As I began to prepare for this sermon, I was struggling with the scripture.

The ‘Parable of the Sower/Soil’ is not the most infamous scripture or parable, but it is well known and of importance as it is included in all of the Synoptic Gospels (Matthew, Mark, and Luke).

The struggle was because as a preacher, it is my responsibility to explore the scriptures and interpret how it might apply to our current time and place. Yet, it seemed the interpretation was done and provided on a silver platter.

Since our lectionary is a three-year cycle, I returned to the first time I preached this parable six years ago and I began it sharing that it was the first parable I preached and the process taught me that I hate preaching on parables. Why? The Gospel authors always include the interpretation of the parable on a silver platter saying “and here is what this means”. Thus, as the preacher, I am left asking ‘what else am I to say about it’.

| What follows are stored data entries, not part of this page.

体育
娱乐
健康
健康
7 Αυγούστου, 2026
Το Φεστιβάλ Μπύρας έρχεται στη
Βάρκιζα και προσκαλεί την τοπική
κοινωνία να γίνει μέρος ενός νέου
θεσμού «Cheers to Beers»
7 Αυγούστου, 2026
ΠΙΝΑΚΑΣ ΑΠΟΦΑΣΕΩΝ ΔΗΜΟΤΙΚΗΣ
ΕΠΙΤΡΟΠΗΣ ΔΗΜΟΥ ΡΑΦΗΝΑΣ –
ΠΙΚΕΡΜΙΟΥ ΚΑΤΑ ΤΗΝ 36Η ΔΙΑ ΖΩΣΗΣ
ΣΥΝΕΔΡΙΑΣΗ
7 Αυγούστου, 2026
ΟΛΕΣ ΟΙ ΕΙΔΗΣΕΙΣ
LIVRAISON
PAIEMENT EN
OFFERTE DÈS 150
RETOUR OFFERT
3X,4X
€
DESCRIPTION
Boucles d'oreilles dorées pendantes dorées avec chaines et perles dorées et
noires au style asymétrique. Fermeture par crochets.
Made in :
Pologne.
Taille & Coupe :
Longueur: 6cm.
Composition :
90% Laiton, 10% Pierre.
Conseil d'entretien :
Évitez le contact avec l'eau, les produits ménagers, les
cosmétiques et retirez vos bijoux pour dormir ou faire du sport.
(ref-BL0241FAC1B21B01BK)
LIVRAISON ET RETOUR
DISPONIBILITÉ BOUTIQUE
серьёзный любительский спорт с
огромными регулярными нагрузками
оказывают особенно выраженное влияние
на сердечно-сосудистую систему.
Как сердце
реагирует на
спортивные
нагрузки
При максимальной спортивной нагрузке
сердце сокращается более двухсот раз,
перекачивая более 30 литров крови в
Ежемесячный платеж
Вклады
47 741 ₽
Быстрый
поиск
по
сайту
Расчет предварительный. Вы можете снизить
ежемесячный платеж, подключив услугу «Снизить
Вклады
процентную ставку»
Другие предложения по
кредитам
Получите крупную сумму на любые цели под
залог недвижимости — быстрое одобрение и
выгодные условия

Then, I read this quote on a colleague’s Facebook page providing a little motivation and inspiration.

Jesus’ parable did not deliver prepackaged meaning but challenged the hearer to respond. Parables are open-ended narrative metaphors that generate new meaning in new situations. While a parable cannot mean simply anything (it is not a Rorschach ink blot), it “teases the mind into active thought” in such a way that the hearer himself or herself must actively participate in deciding what the parable means, i.e., how the hearer should respond to it. Parables thus often function by beginning in the familiar world of the hearer but then presenting a different vision of the world that challenges the everyday expectations of the hearer.

So, how do we hear a familiar parable paired with an interpretation handed to us on a silver platter in a ‘new’ light that relates to our time and lives? Read the rest of this entry »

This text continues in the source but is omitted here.